## [ASSIGNED TASK]
Copy each line of the listing below exactly and drop the images.
---------- DATA PROVIDED
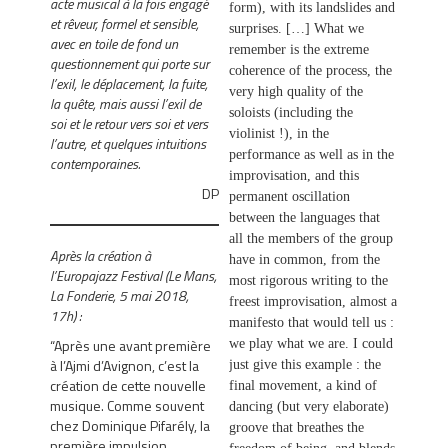
acte musical à la fois engagé
form), with its landslides and
et rêveur, formel et sensible,
surprises. […] What we
avec en toile de fond un
remember is the extreme
questionnement qui porte sur
coherence of the process, the
l’exil, le déplacement, la fuite,
very high quality of the
la quête, mais aussi l’exil de
soloists (including the
soi et le retour vers soi et vers
violinist !), in the
l’autre, et quelques intuitions
performance as well as in the
contemporaines.
improvisation, and this
DP
permanent oscillation
between the languages ​​that
all the members of the group
Après la création à
have in common, from the
l’Europajazz Festival (Le Mans,
most rigorous writing to the
La Fonderie, 5 mai 2018,
freest improvisation, almost a
17h) :
manifesto that would tell us :
“Après une avant première
we play what we are. I could
à l’Ajmi d’Avignon, c’est la
just give this example : the
création de cette nouvelle
final movement, a kind of
musique. Comme souvent
dancing (but very elaborate)
chez Dominique Pifarély, la
groove that breathes the
première impulsion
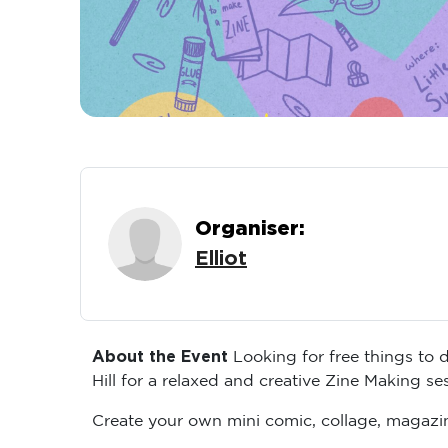
Organiser:
Elliot
About the Event
Looking for free things to 
Hill for a relaxed and creative Zine Making s
Create your own mini comic, collage, magazin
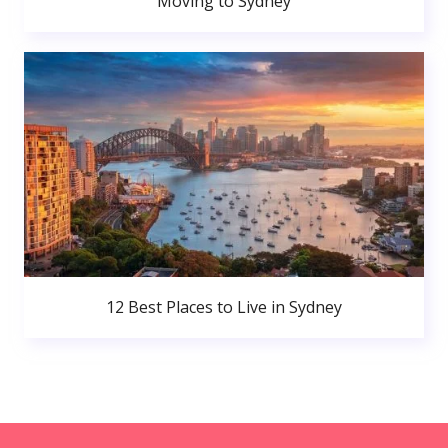
Moving to Sydney
12 Best Places to Live in Sydney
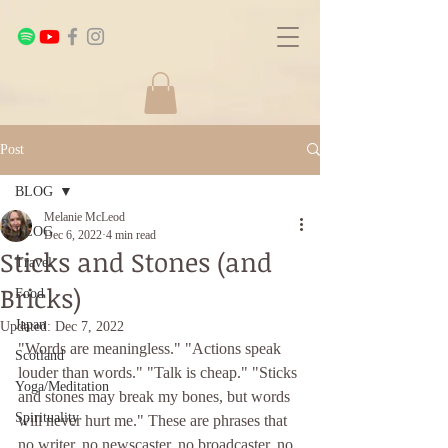
Post
BLOG
Melanie McLeod
BLOG
Dec 6, 2022
4 min read
Sticks and Stones (and
Travel
Bricks)
Food
Japan
Updated:
Dec 7, 2022
"Words are meaningless." "Actions speak 
Scotland
louder than words." "Talk is cheap." "Sticks 
Yoga/Meditation
and stones may break my bones, but words 
Spirituality
will never hurt me." These are phrases that 
no writer, no newscaster, no broadcaster, no 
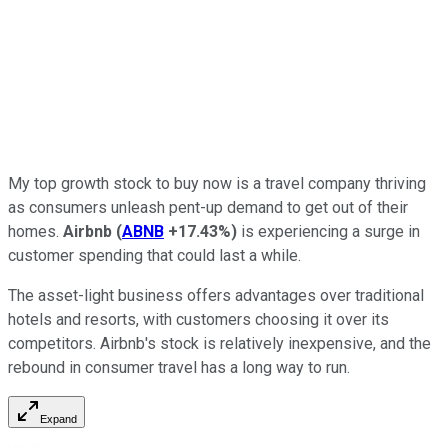
My top growth stock to buy now is a travel company thriving
as consumers unleash pent-up demand to get out of their
homes.
Airbnb
(
ABNB
+17.43%
)
is experiencing a surge in
customer spending that could last a while.
The asset-light business offers advantages over traditional
hotels and resorts, with customers choosing it over its
competitors. Airbnb's stock is relatively inexpensive, and the
rebound in consumer travel has a long way to run.
Expand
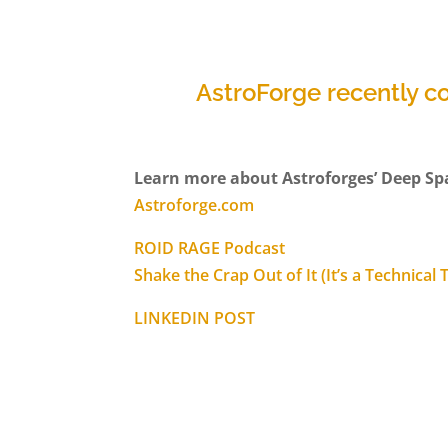
AstroForge recently c
Learn more about Astroforges’ Deep Sp
Astroforge.com
ROID RAGE Podcast
Shake the Crap Out of It (It’s a Technical
LINKEDIN POST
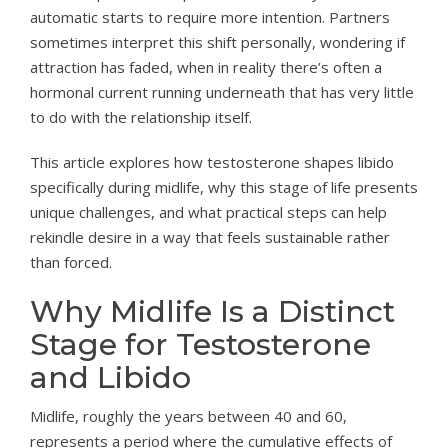
automatic starts to require more intention. Partners
sometimes interpret this shift personally, wondering if
attraction has faded, when in reality there’s often a
hormonal current running underneath that has very little
to do with the relationship itself.
This article explores how testosterone shapes libido
specifically during midlife, why this stage of life presents
unique challenges, and what practical steps can help
rekindle desire in a way that feels sustainable rather
than forced.
Why Midlife Is a Distinct
Stage for Testosterone
and Libido
Midlife, roughly the years between 40 and 60,
represents a period where the cumulative effects of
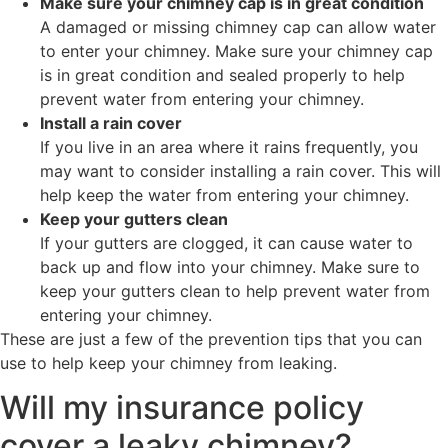
Make sure your chimney cap is in great condition
A damaged or missing chimney cap can allow water
to enter your chimney. Make sure your chimney cap
is in great condition and sealed properly to help
prevent water from entering your chimney.
Install a rain cover
If you live in an area where it rains frequently, you
may want to consider installing a rain cover. This will
help keep the water from entering your chimney.
Keep your gutters clean
If your gutters are clogged, it can cause water to
back up and flow into your chimney. Make sure to
keep your gutters clean to help prevent water from
entering your chimney.
These are just a few of the prevention tips that you can
use to help keep your chimney from leaking.
Will my insurance policy
cover a leaky chimney?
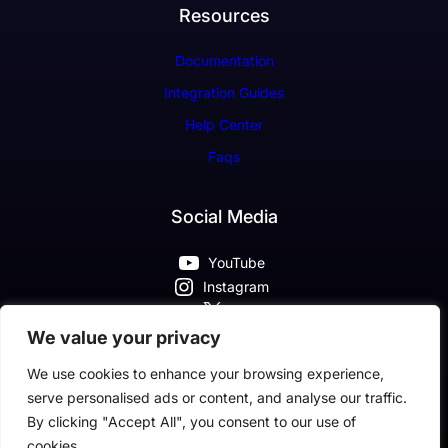
Resources
Documentation
Integration Guides
Help Center
Faqs
Social Media
YouTube
Instagram
X
Pinterest
We value your privacy
Facebook
We use cookies to enhance your browsing experience,
serve personalised ads or content, and analyse our traffic.
By clicking "Accept All", you consent to our use of
cookies.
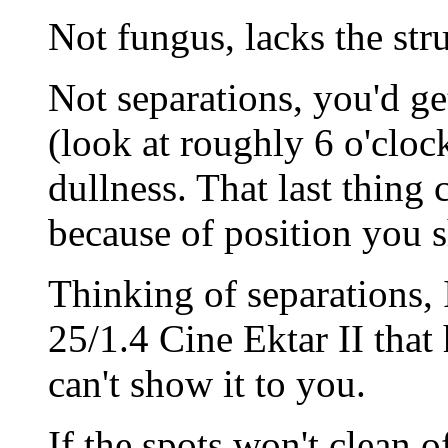
Not fungus, lacks the stru
Not separations, you'd g
(look at roughly 6 o'clock
dullness. That last thing 
because of position you s
Thinking of separations, 
25/1.4 Cine Ektar II that 
can't show it to you.
If the spots won't clean o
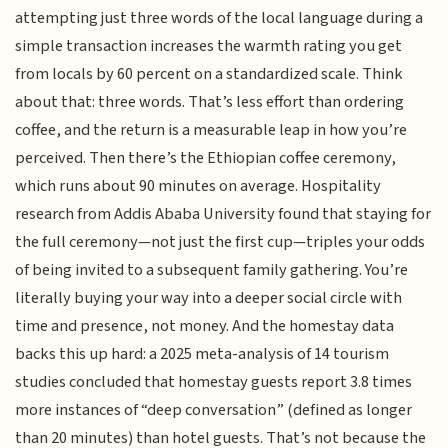
attempting just three words of the local language during a
simple transaction increases the warmth rating you get
from locals by 60 percent on a standardized scale. Think
about that: three words. That’s less effort than ordering
coffee, and the return is a measurable leap in how you’re
perceived. Then there’s the Ethiopian coffee ceremony,
which runs about 90 minutes on average. Hospitality
research from Addis Ababa University found that staying for
the full ceremony—not just the first cup—triples your odds
of being invited to a subsequent family gathering. You’re
literally buying your way into a deeper social circle with
time and presence, not money. And the homestay data
backs this up hard: a 2025 meta-analysis of 14 tourism
studies concluded that homestay guests report 3.8 times
more instances of “deep conversation” (defined as longer
than 20 minutes) than hotel guests. That’s not because the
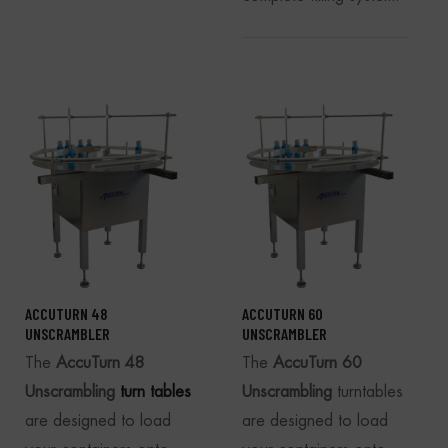
ACCUTURN 48
ACCUTURN 60
UNSCRAMBLER
UNSCRAMBLER
The
AccuTurn 48
The
AccuTurn 60
Unscrambling
turn tables
Unscrambling
turntables
are designed to load
are designed to load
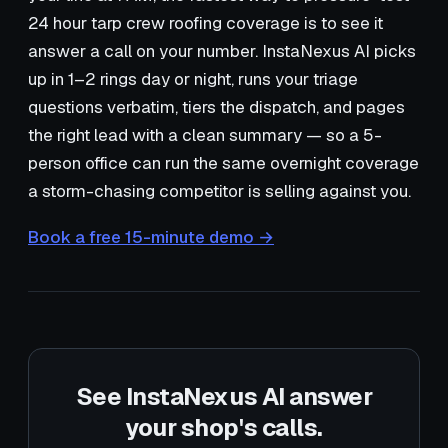
24 hour tarp crew roofing coverage is to see it
answer a call on your number. InstaNexus AI picks
up in 1–2 rings day or night, runs your triage
questions verbatim, tiers the dispatch, and pages
the right lead with a clean summary — so a 5-
person office can run the same overnight coverage
a storm-chasing competitor is selling against you.
Book a free 15-minute demo →
See InstaNexus AI answer
your shop's calls.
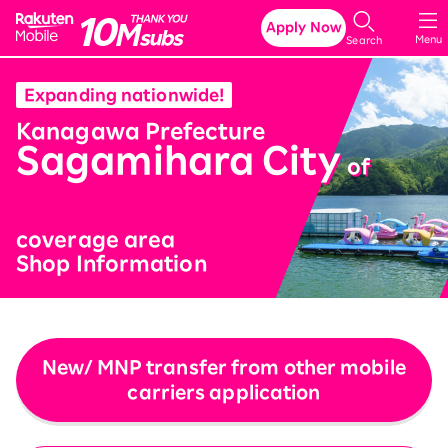
Rakuten Mobile
Apply Now
Menu
Search
Expanding nationwide!
​ ​
Kanagawa Prefecture
Sagamihara City
​ ​
of
coverage area
Shop Information
New/ MNP transfer from other mobile
carriers application
​ ​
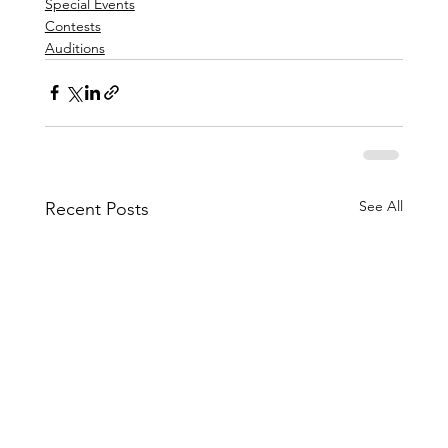
Special Events
Contests
Auditions
See All
Recent Posts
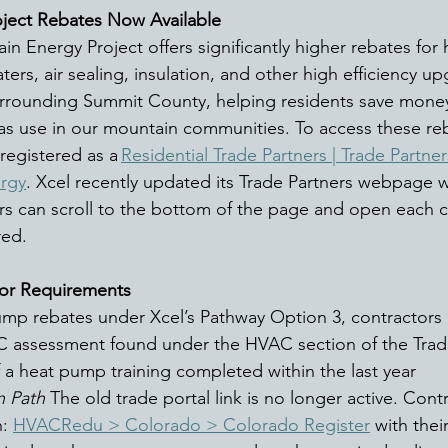
ject Rebates Now Available
in Energy Project offers significantly higher rebates for
rs, air sealing, insulation, and other high efficiency up
rrounding Summit County, helping residents save money
as use in our mountain communities. To access these reb
registered as a 
Residential Trade Partners | Trade Partners
ergy
. Xcel recently updated its Trade Partners webpage wi
s can scroll to the bottom of the page and open each c
red. 
or Requirements
pump rebates under Xcel’s Pathway Option 3, contractors 
C assessment found under the HVAC section of the Trad
 a heat pump training completed within the last year 
n Path
 The old trade portal link is no longer active. Cont
: 
HVACRedu > Colorado > Colorado Register
 with thei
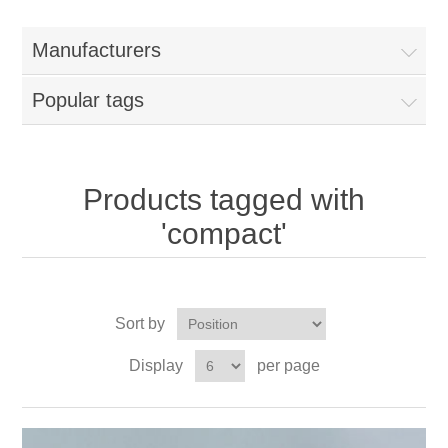
Manufacturers
Popular tags
Products tagged with
'compact'
Sort by
Display
per page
--------------------
## [WRITTEN SOLUTION]
acte musical à la fois engagé
form), with its landslides and
et rêveur, formel et sensible,
surprises. […] What we
avec en toile de fond un
remember is the extreme
questionnement qui porte sur
coherence of the process, the
l’exil, le déplacement, la fuite,
very high quality of the
la quête, mais aussi l’exil de
soloists (including the
soi et le retour vers soi et vers
violinist !), in the
l’autre, et quelques intuitions
performance as well as in the
contemporaines.
improvisation, and this
DP
permanent oscillation
between the languages ​​that
all the members of the group
Après la création à
have in common, from the
l’Europajazz Festival (Le Mans,
most rigorous writing to the
La Fonderie, 5 mai 2018,
freest improvisation, almost a
17h) :
manifesto that would tell us :
“Après une avant première
we play what we are. I could
à l’Ajmi d’Avignon, c’est la
just give this example : the
création de cette nouvelle
final movement, a kind of
musique. Comme souvent
dancing (but very elaborate)
chez Dominique Pifarély, la
groove that breathes the
première impulsion
Organiser:
Elliot
About the Event
Looking for free things to 
Hill for a relaxed and creative Zine Making s
Create your own mini comic, collage, magazin
Moving to Sydney
12 Best Places to Live in Sydney
Post
BLOG
Melanie McLeod
BLOG
Dec 6, 2022
4 min read
Sticks and Stones (and
Travel
Bricks)
Food
Japan
Updated:
Dec 7, 2022
"Words are meaningless." "Actions speak 
Scotland
louder than words." "Talk is cheap." "Sticks 
Yoga/Meditation
and stones may break my bones, but words 
Spirituality
will never hurt me." These are phrases that 
no writer, no newscaster, no broadcaster, no 
My top growth stock to buy now is a travel company thriving
as consumers unleash pent-up demand to get out of their
homes.
Airbnb
(
ABNB
+17.43%
)
is experiencing a surge in
customer spending that could last a while.
The asset-light business offers advantages over traditional
hotels and resorts, with customers choosing it over its
competitors. Airbnb's stock is relatively inexpensive, and the
rebound in consumer travel has a long way to run.
Expand
AstroForge recently c
Learn more about Astroforges’ Deep Sp
Astroforge.com
ROID RAGE Podcast
Shake the Crap Out of It (It’s a Technical
LINKEDIN POST
automatic starts to require more intention. Partners
sometimes interpret this shift personally, wondering if
attraction has faded, when in reality there’s often a
hormonal current running underneath that has very little
to do with the relationship itself.
This article explores how testosterone shapes libido
specifically during midlife, why this stage of life presents
unique challenges, and what practical steps can help
rekindle desire in a way that feels sustainable rather
than forced.
Why Midlife Is a Distinct
Stage for Testosterone
and Libido
Midlife, roughly the years between 40 and 60,
represents a period where the cumulative effects of
Make sure your chimney cap is in great condition
A damaged or missing chimney cap can allow water
to enter your chimney. Make sure your chimney cap
is in great condition and sealed properly to help
prevent water from entering your chimney.
Install a rain cover
If you live in an area where it rains frequently, you
may want to consider installing a rain cover. This will
help keep the water from entering your chimney.
Keep your gutters clean
If your gutters are clogged, it can cause water to
back up and flow into your chimney. Make sure to
keep your gutters clean to help prevent water from
entering your chimney.
These are just a few of the prevention tips that you can
use to help keep your chimney from leaking.
Will my insurance policy
cover a leaky chimney?
Resources
Documentation
Integration Guides
Help Center
Faqs
Social Media
YouTube
Instagram
X
Pinterest
We value your privacy
Facebook
We use cookies to enhance your browsing experience,
serve personalised ads or content, and analyse our traffic.
By clicking "Accept All", you consent to our use of
cookies.
Not fungus, lacks the stru
Not separations, you'd g
(look at roughly 6 o'clock
dullness. That last thing 
because of position you s
Thinking of separations, 
25/1.4 Cine Ektar II that 
can't show it to you.
If the spots won't clean o
attempting just three words of the local language during a
simple transaction increases the warmth rating you get
from locals by 60 percent on a standardized scale. Think
about that: three words. That’s less effort than ordering
coffee, and the return is a measurable leap in how you’re
perceived. Then there’s the Ethiopian coffee ceremony,
which runs about 90 minutes on average. Hospitality
research from Addis Ababa University found that staying for
the full ceremony—not just the first cup—triples your odds
of being invited to a subsequent family gathering. You’re
literally buying your way into a deeper social circle with
time and presence, not money. And the homestay data
backs this up hard: a 2025 meta-analysis of 14 tourism
studies concluded that homestay guests report 3.8 times
more instances of “deep conversation” (defined as longer
than 20 minutes) than hotel guests. That’s not because the
ACCUTURN 48
ACCUTURN 60
UNSCRAMBLER
UNSCRAMBLER
The
AccuTurn 48
The
AccuTurn 60
Unscrambling
turn tables
Unscrambling
turntables
are designed to load
are designed to load
24 hour tarp crew roofing coverage is to see it
answer a call on your number. InstaNexus AI picks
up in 1–2 rings day or night, runs your triage
questions verbatim, tiers the dispatch, and pages
the right lead with a clean summary — so a 5-
person office can run the same overnight coverage
a storm-chasing competitor is selling against you.
Book a free 15-minute demo →
See InstaNexus AI answer
your shop's calls.
Rakuten Mobile
Apply Now
Menu
Search
Expanding nationwide!
​ ​
Kanagawa Prefecture
Sagamihara City
​ ​
of
coverage area
Shop Information
New/ MNP transfer from other mobile
carriers application
​ ​
Special Events
Contests
Auditions
See All
Recent Posts
ject Rebates Now Available
in Energy Project offers significantly higher rebates for
rs, air sealing, insulation, and other high efficiency up
rrounding Summit County, helping residents save money
as use in our mountain communities. To access these reb
registered as a 
Residential Trade Partners | Trade Partners
ergy
. Xcel recently updated its Trade Partners webpage wi
s can scroll to the bottom of the page and open each c
red. 
or Requirements
pump rebates under Xcel’s Pathway Option 3, contractors 
C assessment found under the HVAC section of the Trad
 a heat pump training completed within the last year 
n Path
 The old trade portal link is no longer active. Cont
: 
HVACRedu > Colorado > Colorado Register
 with thei
Manufacturers
Popular tags
Products tagged with
'compact'
Sort by
Display
per page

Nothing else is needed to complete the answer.